For instance, approximately 70% of non-profits in the US require board members to provide yearly monetary donations to the organization they serve. But from what I’ve observed, it seems like it can (a) lead to a board that is brought on more for its members’ deep pockets and financial connections than their actual qualifications to successfully set the overall strategy of the organization, and (b) push the organization to a larger and larger money-generating board that requires even more infrastructure and time to support it rather than the mission itself. And regardless of the board, the more folks you bring on to the organization, in general, the faster the funding-hamster wheel spins for salaries, office space, and typical non-profit fundraising events. This just doesn’t seem to jive with the same ethos that helped us build a grassroots, global open-source open data community.
So my thought is: If we are an organization that may be able to achieve our mission by running leanly — relying on a working board with awesome skill-sets, committed to our mission, keeping our staff super low, not having an office, keeping our mission simple and focused, yet still impactful — why would we not try that first? It’s probably a whole heck of a lot more sustainable in the long run. And I think personally way more fun, too.
2. Support the community humbly
We play the role of cheerleader for groups fighting air inequality in their communities.

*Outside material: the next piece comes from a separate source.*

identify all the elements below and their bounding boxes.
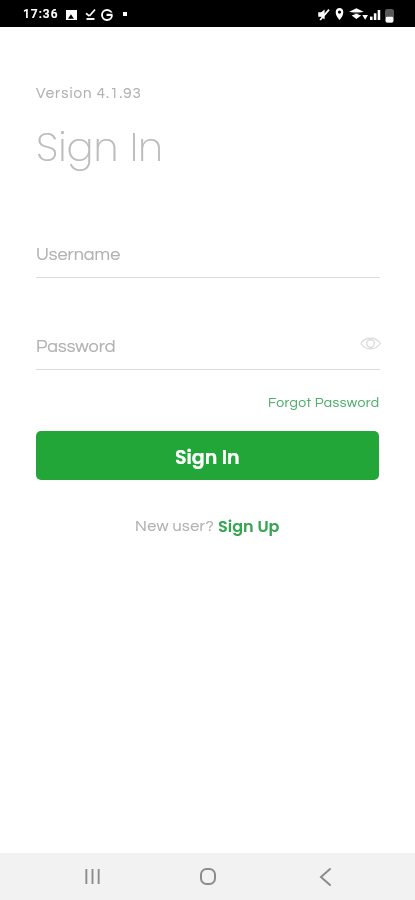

We help enable activities and amplify the voices of those doing them, but we, at the end of the day, aren’t the one doing the hard work of measuring the data nor acting on it. Humbly approaching this work means doing it with appropriate attribution, transparency, and in collaboration with the community — and recognizing that what we’re doing is likely still pretty imperfect and a work in progress.
3. Done is better than perfect
Speaking of imperfect, many open data projects (including ours) have unclear boundaries of what data-types they could ingest versus what they don’t. Also, these datasets often don’t have well-defined (or any) guidelines or standards — in fact, the messier the data landscape, the more interesting and useful it can be for a group to wrangle the data in the first place. And you can spend forever and a day trying to design the perfect system and architecture. But we believe done is better than perfect. This is why we didn’t wait to launch our project until we had air quality ground monitoring data from all available countries — we started with three and grew as we could. This is why we didn’t wait to aggregate all possible data types (e.g. large volumes of low-cost sensor data, accompanying station weather data, or a lot of meta data that is out of reach). And that is why by not waiting to find massive funding or crafting schematics at our best guess of the perfect system, we’ve been able to build the only system available to date that lets you access open station-level air quality from 62 countries and counting. We’ve been able to get closer to perfect by putting something out there and getting community feedback about it as we go.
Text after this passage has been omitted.